To illustrate the advantage of rapidly scaling infrastructure without committing to purchase, consider Google’s earlier image detection efforts. Initially built using CPUs running on 1000 computers, Google’s cost for the hardware was roughly one million
dollars. They subsequently redeployed the project on GPUs, which worked so much better that they were able to run the model at a fraction of the cost on just sixteen computers (roughly $20,000).71 Most companies could not afford to make such a large hardware purchase for an experimental project, nor to explain to their finance department the hundreds of computers purchased but no longer needed.
You’ll still need to install software on the cloud-based hardware (the operating system, middleware, storage, etc.), but if you want to move straight to running applications, you can utilize a Platform as a Service (PaaS) offering, which may be proprietary or may be an open-sourced product implemented and maintained by a service provider. In this way, your analytics programme can outsource both the hardware and the foundational software and work directly on your application.
You may have concerns regarding security in the cloud. For public clouds and Software as a Service (SaaS), security is in fact the biggest barrier for
companies considering the cloud. In the Dell study cited above, 42 per cent of companies not yet using cloud said security was the reason, far higher than any other reason. European companies often want to keep their data within Europe, particularly following Edward Snowden’s revelations and the resulting turmoil in Europe’s Safe Harbor Provisions.
In industries such as finance, where security, reliability and compliance are particularly critical, companies have traditionally opted to manage their own data centres to keep tighter control of security and reliability. However, earlier
security concerns in these sectors continue to be alleviated by cloud providers, and companies in the financial, pharmaceutical, and oil and gas sectors have started utilizing cloud technologies.72
Some companies attest that running applications in the cloud leads to more secure applications, as it forces them to leave behind insecure legacy software.

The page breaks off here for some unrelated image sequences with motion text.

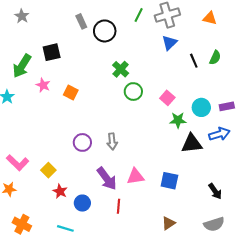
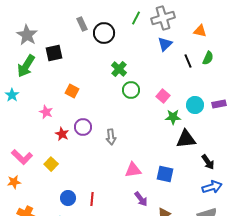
gray star: (22, 16) -> (27, 35), moved, size x1.5
orange triangle: (210, 18) -> (200, 31), moved
pink star: (43, 85) -> (46, 112), moved
blue arrow: (219, 134) -> (212, 187), moved
purple circle: (82, 142) -> (83, 127), moved
purple arrow: (107, 179) -> (141, 199), moved, size x0.7
red star: (60, 191) -> (62, 134), moved
black arrow: (215, 191) -> (208, 162), moved
blue circle: (82, 203) -> (68, 198), moved
red line: (118, 206) -> (92, 199), moved

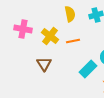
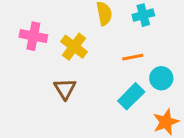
orange line: (73, 41) -> (133, 57), moved

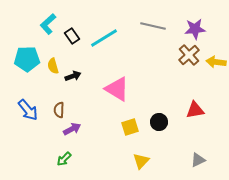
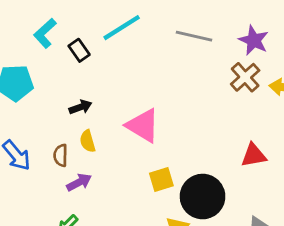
purple star: (195, 29) -> (254, 40), turned 30
cyan line: (104, 38) -> (122, 28), moved
yellow semicircle: (53, 66) -> (88, 141), moved
black circle: (159, 122) -> (203, 197), moved, size x1.8

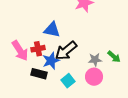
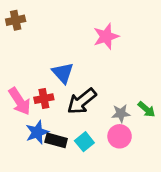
blue triangle: (52, 30) -> (63, 73), turned 36
blue star: (51, 61) -> (37, 132), moved
black rectangle: (39, 74) -> (56, 140), moved

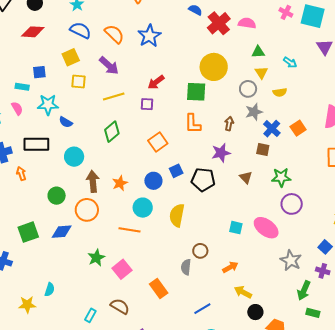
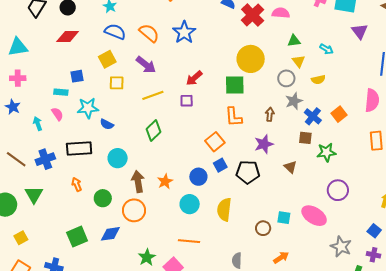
orange square: (158, 142) -> (215, 142), moved
orange arrow: (21, 174) -> (77, 184), moved
green star: (281, 177) -> (326, 152), moved
orange line: (129, 230) -> (189, 241), moved
brown circle: (200, 251) -> (263, 228), moved

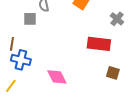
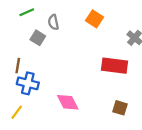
gray square: (30, 19) -> (38, 38), turned 32
brown square: (113, 73) -> (120, 108), moved

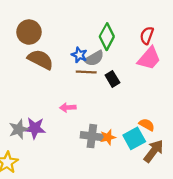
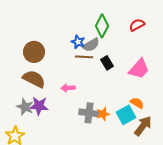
brown circle: (29, 32) -> (34, 52), moved
red semicircle: (147, 35) -> (137, 25), turned 42
pink trapezoid: (149, 58) -> (139, 69), moved
brown semicircle: (40, 59) -> (34, 79), moved
gray star: (19, 129) -> (25, 107), turned -30

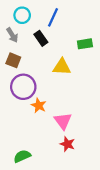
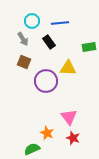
blue line: (53, 17) -> (60, 23), turned 60
purple circle: (23, 87) -> (46, 81), moved
orange star: (39, 106) -> (47, 133), moved

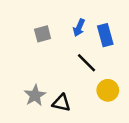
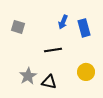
gray square: (43, 34) -> (18, 27), moved, turned 32
black line: (86, 63) -> (53, 50), moved, turned -54

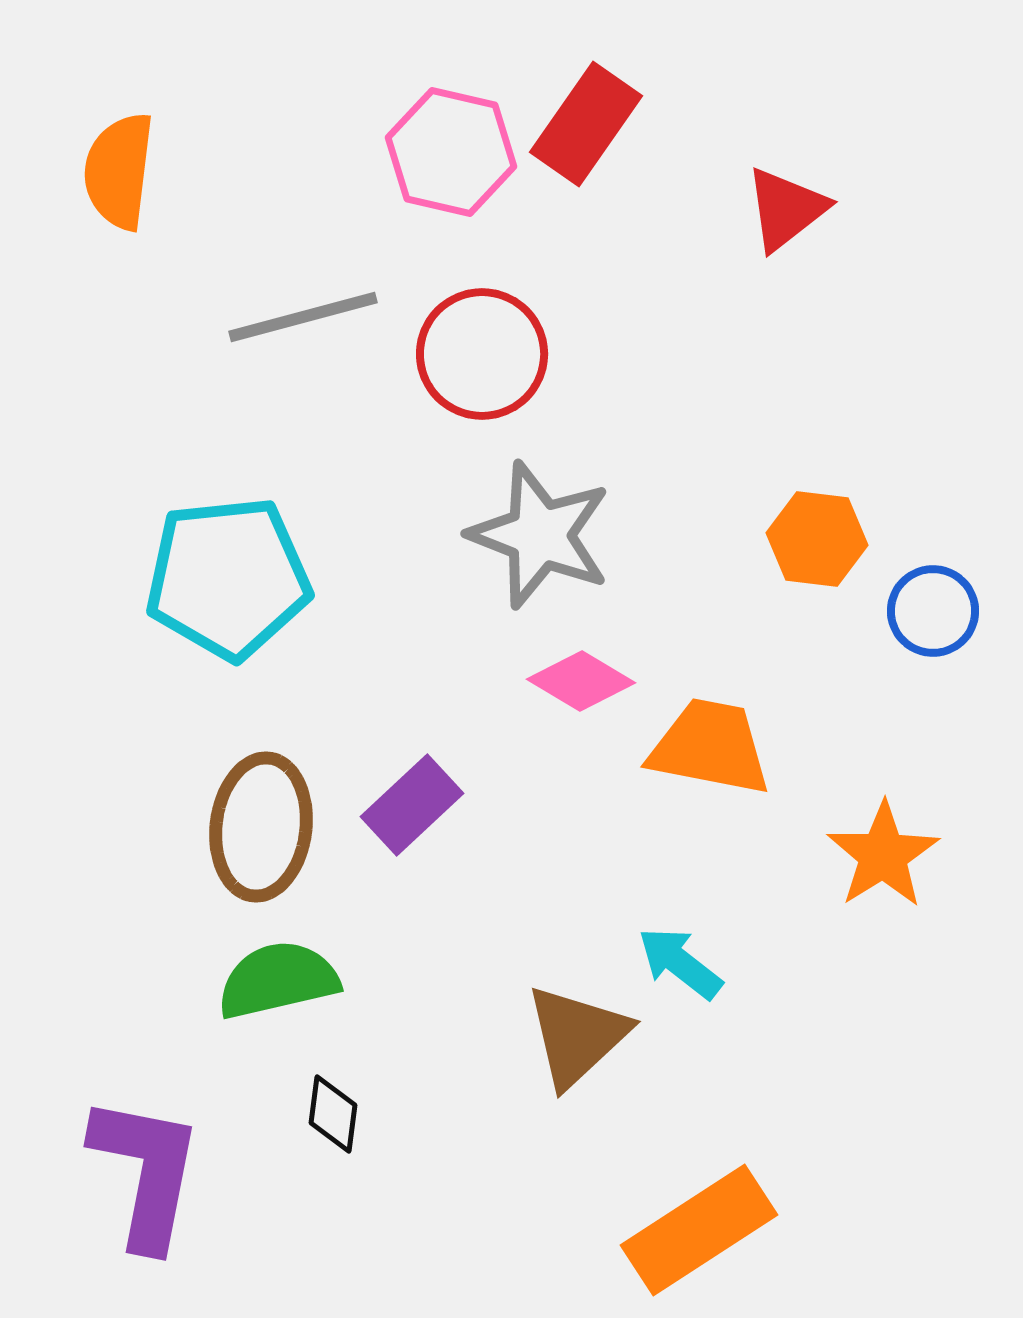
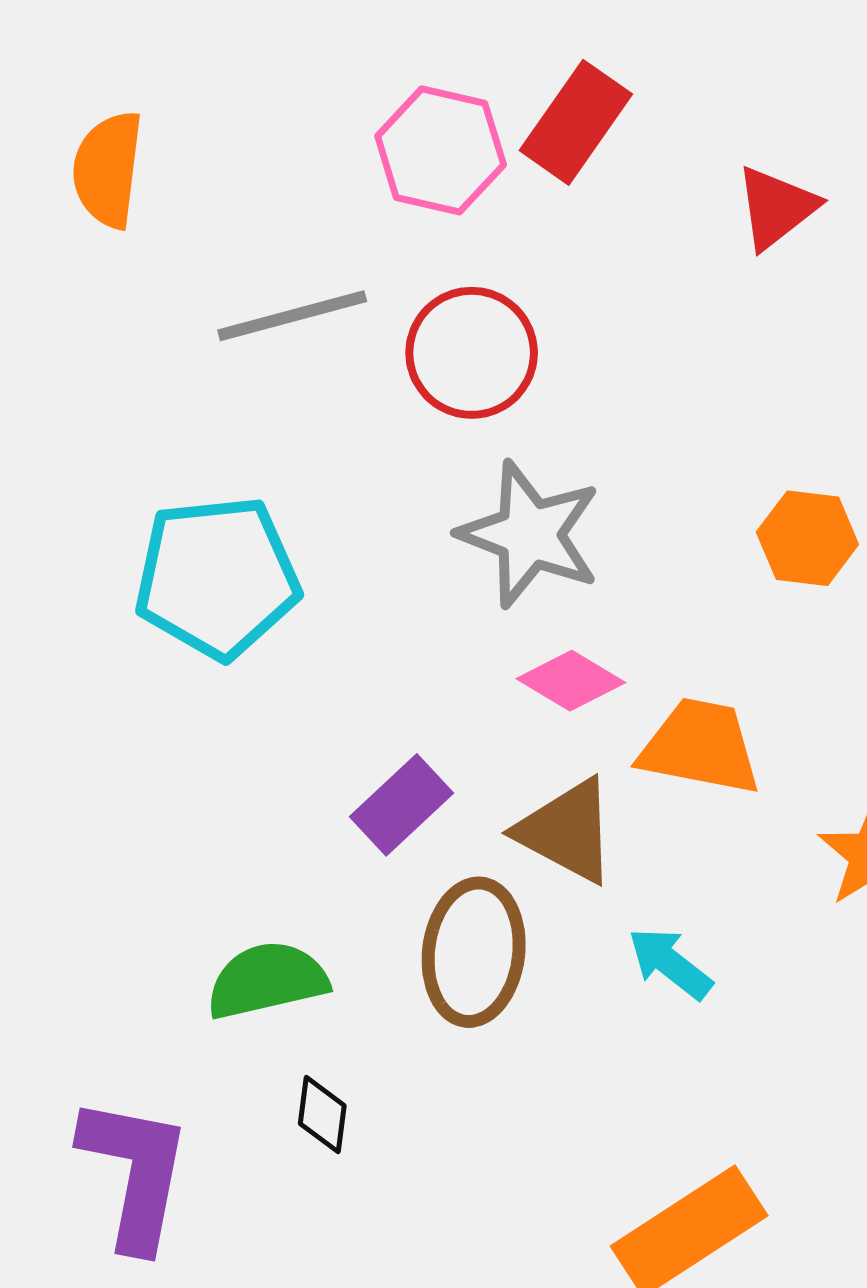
brown ellipse: (261, 827) -> (474, 952), moved
brown triangle: (577, 1036) -> (567, 831), moved, turned -49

Being more state of the art, applications built for the cloud are generally designed with high levels of control, with better monitoring capabilities and better overall security. The cloud providers give a degree of consistency that enhances security, and they are themselves very conscious of securing their assets.
Moving, cleaning and storing your data: data pipelines
You’ll need to architect your data pipeline, selecting data warehousing and middleware, such as messaging systems for transferring information in real time (e.g. Kafka, RabbitMQ, etc.)
Moving and cleaning data is generally the most time-consuming part of an
analytics effort. You can purchase an ETL tool to do much of the heavy lifting in data processing. It should provide useful ancillary functionality, such as for
documentation. A good ETL tool can make it easy to add a new data source, pulling data not only from a traditional database but also from newer sources such as web analytics servers, social media, cloud-based noSQL databases, etc.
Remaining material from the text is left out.